A Love Letter to Women Everywhere (And to My Big Teeth)
The other day, I sat outside our little neighborhood café, determined to take a break from my phone and just… be. You know the feeling — trying to ground yourself in the moment, in real life, not the scrolling one.
As I looked around, the scene was exactly what you’d expect on a sunny morning. Dads in Nike Killshots with toddlers waddling beside them, chubby-cheeked babies napping in strollers, and dogs with that soulful, mildly panicked look, wondering if their humans had disappeared forever behind those café doors. (Spoiler: they hadn’t.)
But what struck me most was the women.
Women of all ages — college students in oversized sweatshirts, moms juggling croissants and juice boxes, grandmothers with silver ponytails and steady eyes. They were sipping coffee, chatting with friends, wiping crumbs off laughing toddlers, waving to someone across the street. There was this effortless radiance in all of them.
Maybe I’m getting older. Maybe I’m getting sentimental. But honestly? I wanted to stand up and walk over to every woman there and say: Do you even realize how stunning you are? Not just in a “you look nice today” kind of way — I mean truly radiant.
We live in a world that constantly tells women to pick themselves apart. “Fix this.” “Hide that.” “Erase those years.” But if I could have taken a little video of each of them — smiling in the sunlight, lost in conversation, carrying the easy grace of a life lived — and played it back for them, I bet they’d finally see it too. The beauty in their warmth. The humanity in their joy. The small, glowing magic in ordinary moments.
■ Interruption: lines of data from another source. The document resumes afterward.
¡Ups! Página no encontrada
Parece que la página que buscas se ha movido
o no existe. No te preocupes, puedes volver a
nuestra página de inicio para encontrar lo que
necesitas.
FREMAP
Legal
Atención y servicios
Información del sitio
It almost brought me to tears.
So today, let’s flip the script. Let’s celebrate ourselves the way we’d celebrate someone we love dearly. Not when we’re dressed up. Not when we’re posing for the perfect picture. But just as we are — messy bun, laugh lines, coffee in hand.
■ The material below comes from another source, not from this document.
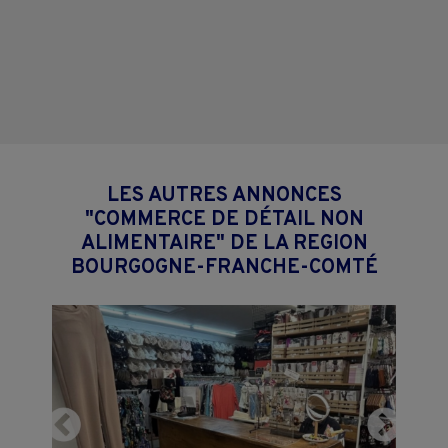
LES AUTRES ANNONCES
"COMMERCE DE DÉTAIL NON
ALIMENTAIRE" DE LA REGION
BOURGOGNE-FRANCHE-COMTÉ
I’ll go first: one thing I love about the way I look? My big teeth.
When I was growing up, strangers would sometimes stop me on the street and say I looked like Amanda Peet or Nancy Kerrigan or Kelly McGillis — I guess they all had what I like to call the “strong-tooth look,” haha. And while I used to be self-conscious, I’ve come to appreciate how big my smile is. It shows up for friends. It lights up when I’m around kids. It’s part of the way I show love.
And now, I’d love to know: what’s something you love about the way you look? Don’t hold back. There’s power in naming it — in honoring it.
Because here’s the truth: we’re all radiant in our own ways. Not despite the laugh lines or the curves or the quirks — but because of them.
Humanity. Small moments. Big smiles. That’s where the magic is.